Most of our salt consumption comes from processed food, which is often pumped full of industrial grade salt. The Food Standards Agency (FSA) has persuaded food manufacturers – who for decades fed our craving with ever-saltier breakfast cereals, crisps, sauces, soups, pizzas and bread – to reduce the quantities they use.
It's perhaps indicative of our love of salt that you may not have heard of the FSA's salt-reduction strategy, or even been aware that it had one. Witness the howls of protest after the makers of HP Sauce recently trumpeted a lower-salt recipe and you'll realise why few food manufacturers have been shouting about the good news.
Or maybe it's just hard to trumpet slow, unspectacular progress. The campaign has worked because food companies were asked to agree small, incremental reductions, which might go unnoticed by consumers. On top of that, brands agreed to the reductions in tandem, so no producer could get competitive advantage by keeping salt levels high. The reductions are repeated every two years.

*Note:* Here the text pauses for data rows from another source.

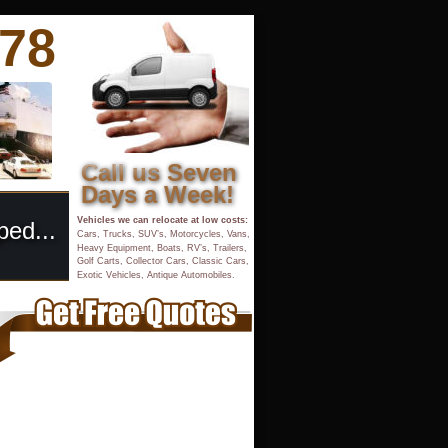
878
Call us Seven 
Days a Week!
Vehicles we can relocate at low costs:
ped...
Cars, Trucks, SUV’s, Motorcycles, Vans, 
Heavy Equipment, Boats, RV’s, Trailers, 
Golf Carts, Collector Cars, Classic Cars,
Exotic Vehicles, Antique Automobiles.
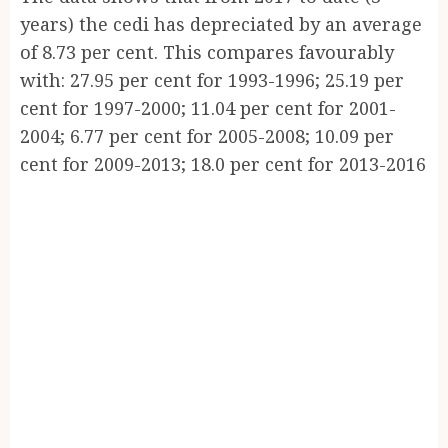
years) the cedi has depreciated by an average
of 8.73 per cent. This compares favourably
with: 27.95 per cent for 1993-1996; 25.19 per
cent for 1997-2000; 11.04 per cent for 2001-
2004; 6.77 per cent for 2005-2008; 10.09 per
cent for 2009-2013; 18.0 per cent for 2013-2016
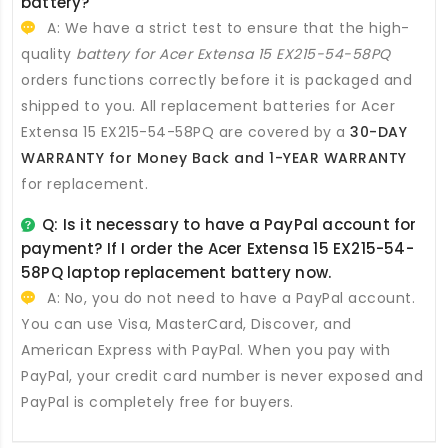
battery
?
A: We have a strict test to ensure that the high-
quality
battery for Acer Extensa 15 EX215-54-58PQ
orders functions correctly before it is packaged and
shipped to you. All
replacement batteries for Acer
Extensa 15 EX215-54-58PQ
are covered by a
30-DAY
WARRANTY for Money Back and 1-YEAR WARRANTY
for replacement.
Q: Is it necessary to have a PayPal account for
payment? If I order the
Acer Extensa 15 EX215-54-
58PQ laptop replacement battery
now.
A: No, you do not need to have a PayPal account.
You can use Visa, MasterCard, Discover, and
American Express with PayPal. When you pay with
PayPal, your credit card number is never exposed and
PayPal is completely free for buyers.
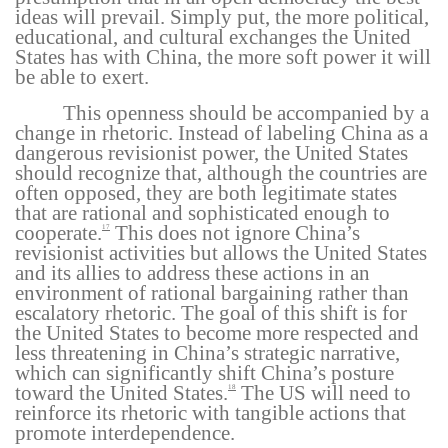
ideas will prevail. Simply put, the more political,
educational, and cultural exchanges the United
States has with China, the more soft power it will
be able to exert.
This openness should be accompanied by a
change in rhetoric. Instead of labeling China as a
dangerous revisionist power, the United States
should recognize that, although the countries are
often opposed, they are both legitimate states
that are rational and sophisticated enough to
cooperate.
This does not ignore China’s
17
revisionist activities but allows the United States
and its allies to address these actions in an
environment of rational bargaining rather than
escalatory rhetoric. The goal of this shift is for
the United States to become more respected and
less threatening in China’s strategic narrative,
which can significantly shift China’s posture
toward the United States.
The US will need to
18
reinforce its rhetoric with tangible actions that
promote interdependence.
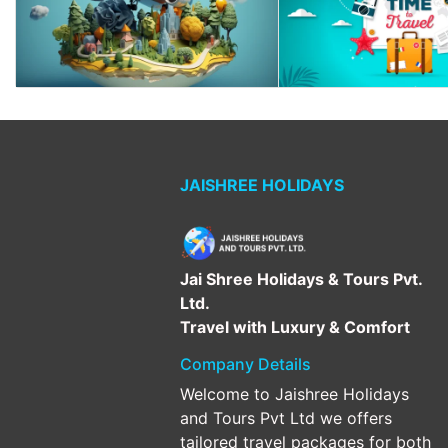
JAISHREE HOLIDAYS
Jai Shree Holidays & Tours Pvt.
Ltd.
Travel with Luxury & Comfort
Company Details
Welcome to Jaishree Holidays
and Tours Pvt Ltd we offers
tailored travel packages for both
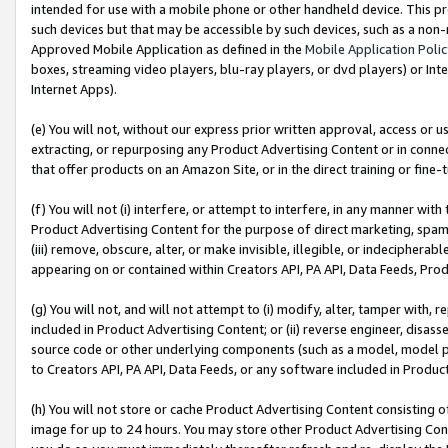
intended for use with a mobile phone or other handheld device. This proh
such devices but that may be accessible by such devices, such as a non-
Approved Mobile Application as defined in the
Mobile Application Poli
boxes, streaming video players, blu-ray players, or dvd players) or Inte
Internet Apps).
(e) You will not, without our express prior written approval, access or 
extracting, or repurposing any Product Advertising Content or in connec
that offer products on an Amazon Site, or in the direct training or fin
(f) You will not (i) interfere, or attempt to interfere, in any manner wit
Product Advertising Content for the purpose of direct marketing, spammi
(iii) remove, obscure, alter, or make invisible, illegible, or indecipherab
appearing on or contained within Creators API, PA API, Data Feeds, Prod
(g) You will not, and will not attempt to (i) modify, alter, tamper with,
included in Product Advertising Content; or (ii) reverse engineer, disa
source code or other underlying components (such as a model, model pa
to Creators API, PA API, Data Feeds, or any software included in Produc
(h) You will not store or cache Product Advertising Content consisting 
image for up to 24 hours. You may store other Product Advertising Cont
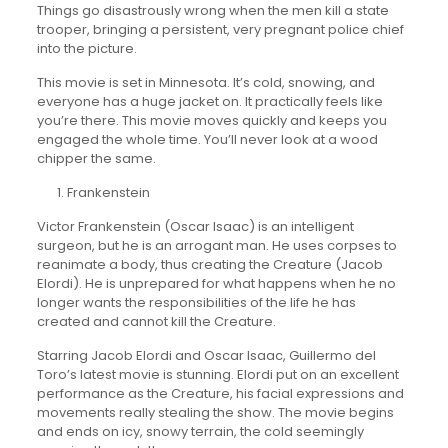
Things go disastrously wrong when the men kill a state
trooper, bringing a persistent, very pregnant police chief
into the picture.
This movie is set in Minnesota. It’s cold, snowing, and
everyone has a huge jacket on. It practically feels like
you’re there. This movie moves quickly and keeps you
engaged the whole time. You’ll never look at a wood
chipper the same.
Frankenstein
Victor Frankenstein (Oscar Isaac) is an intelligent
surgeon, but he is an arrogant man. He uses corpses to
reanimate a body, thus creating the Creature (Jacob
Elordi). He is unprepared for what happens when he no
longer wants the responsibilities of the life he has
created and cannot kill the Creature.
Starring Jacob Elordi and Oscar Isaac, Guillermo del
Toro’s latest movie is stunning. Elordi put on an excellent
performance as the Creature, his facial expressions and
movements really stealing the show. The movie begins
and ends on icy, snowy terrain, the cold seemingly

"Commitments were tracked and made public and progress was reported on regularly to hold companies to account," says Jacqui Webster, who led the FSA's salt-reduction strategy at the start and has since been headhunted by the Australian Government to repeat the trick there. "Not many public health campaigns are actually able to demonstrate a difference in such a short time. The FSA work led to a reduction in salt of about one gram in the first few years, which is estimated to be saving around 6,000 lives a year."
Large manufacturers such as Kellogg are on board. It agrees that incremental steps are the way forward. "In some products, such has Special K, we have been able to reduce the sodium level by 46 per cent – however, in other products it's a slower process and we need to continually reduce in (small) steps to take people's palates with us," says Kellogg's Louise Thompson Davies. "That's incredibly important because if you don't do it right, shoppers will simply turn to higher-salt alternatives, which isn't good news from a public-health point of view."

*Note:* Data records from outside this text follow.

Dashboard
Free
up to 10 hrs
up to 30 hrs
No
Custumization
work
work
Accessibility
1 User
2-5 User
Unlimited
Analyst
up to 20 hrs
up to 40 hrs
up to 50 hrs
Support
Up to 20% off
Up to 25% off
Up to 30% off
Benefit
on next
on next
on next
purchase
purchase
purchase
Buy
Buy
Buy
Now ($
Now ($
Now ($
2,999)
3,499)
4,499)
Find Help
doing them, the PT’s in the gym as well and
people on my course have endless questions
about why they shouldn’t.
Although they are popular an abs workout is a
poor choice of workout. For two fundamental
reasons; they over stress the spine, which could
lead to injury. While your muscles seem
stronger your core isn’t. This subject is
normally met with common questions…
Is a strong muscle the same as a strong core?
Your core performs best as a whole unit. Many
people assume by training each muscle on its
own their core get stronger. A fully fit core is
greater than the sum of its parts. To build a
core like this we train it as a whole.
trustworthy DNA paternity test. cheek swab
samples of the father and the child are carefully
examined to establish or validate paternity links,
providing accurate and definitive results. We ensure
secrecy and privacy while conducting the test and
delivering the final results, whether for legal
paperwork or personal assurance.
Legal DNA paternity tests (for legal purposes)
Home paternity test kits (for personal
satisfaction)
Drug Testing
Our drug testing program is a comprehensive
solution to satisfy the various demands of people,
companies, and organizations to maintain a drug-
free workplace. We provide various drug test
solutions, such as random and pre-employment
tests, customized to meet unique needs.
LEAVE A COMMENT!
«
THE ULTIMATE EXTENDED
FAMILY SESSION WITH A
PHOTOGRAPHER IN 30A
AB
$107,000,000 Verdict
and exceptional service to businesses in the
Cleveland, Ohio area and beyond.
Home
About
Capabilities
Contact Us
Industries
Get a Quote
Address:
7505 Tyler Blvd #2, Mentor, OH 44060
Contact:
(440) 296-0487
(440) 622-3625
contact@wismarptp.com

The data on the next four years of the strategy will be published in 2012 and will most likely show a further decline. The strategy is showing what chefs such as Greenaway instinctively know. People are prepared to accept less salty-tasting food, if the reduction is gradual and there's still enough salt to inhibit bitterness and enhance more pleasant flavours. Salt-free food would be terribly bland or bitter; reduced-salt food needn't be.

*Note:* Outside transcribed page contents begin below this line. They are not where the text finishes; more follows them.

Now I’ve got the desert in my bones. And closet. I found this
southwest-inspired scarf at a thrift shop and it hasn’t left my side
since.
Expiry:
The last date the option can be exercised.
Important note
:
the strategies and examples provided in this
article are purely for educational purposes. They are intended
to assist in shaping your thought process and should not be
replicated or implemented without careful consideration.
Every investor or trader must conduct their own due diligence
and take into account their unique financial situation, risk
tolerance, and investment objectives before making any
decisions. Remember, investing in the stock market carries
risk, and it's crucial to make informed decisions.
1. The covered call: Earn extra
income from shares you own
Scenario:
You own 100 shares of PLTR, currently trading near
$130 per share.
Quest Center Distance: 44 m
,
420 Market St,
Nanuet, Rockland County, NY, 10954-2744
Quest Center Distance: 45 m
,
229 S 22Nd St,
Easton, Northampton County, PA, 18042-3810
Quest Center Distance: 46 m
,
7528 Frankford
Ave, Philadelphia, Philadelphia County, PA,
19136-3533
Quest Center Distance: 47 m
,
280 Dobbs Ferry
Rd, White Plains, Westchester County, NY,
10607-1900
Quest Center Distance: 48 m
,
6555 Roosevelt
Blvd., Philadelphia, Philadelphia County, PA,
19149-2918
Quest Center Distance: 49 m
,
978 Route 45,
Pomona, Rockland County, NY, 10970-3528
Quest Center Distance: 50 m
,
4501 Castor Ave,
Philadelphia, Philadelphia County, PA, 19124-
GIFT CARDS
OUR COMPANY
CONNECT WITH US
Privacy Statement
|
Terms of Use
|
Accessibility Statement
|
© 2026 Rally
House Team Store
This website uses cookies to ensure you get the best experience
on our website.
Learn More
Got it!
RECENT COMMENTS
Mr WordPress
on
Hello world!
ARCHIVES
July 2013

And it's not just that we're eating less salt. We're also consuming better salt. Over the last few years the popularity of unrefined sea salt has rocketed. That was initially driven by taste – now it's also being driven by health. Unrefined salt contains sodium and a wealth of trace elements such as potassium and magnesium, which help the body to metabolise sodium. Table salt contains sodium and anti-caking agents. A study last year by researchers at Wageningen University, in the Netherlands, found that eating salt with increased potassium could lower blood pressure to the same extent as cutting out four grams of salt a day, or half an average westerner's daily intake.
In other words, there's probably no need to give up your favourite seasoning if you use the good stuff sparingly and steer clear of processed foods as much as possible. Which is good news for lovers of good food. All the evidence suggests that we're too hardwired to love salt and its subtle effects to be happy with a salt-free diet.
A little of what you fancy: gourmet salts
Sea salts are made by evaporating sea water. Flake salts – such as Maldon sea salt and Halen Mon – are delicate, pyramid-shaped crystals, adding a subtle hint of briny flavour to any dish.
Fleur de Sel
Harvested from the top of salt ponds using traditional Celtic methods, Fleur de Sel is considered the caviar of salts, with – it's said – hints of rose and violet. True Fleur de Sel has to come from the Guérande region of France.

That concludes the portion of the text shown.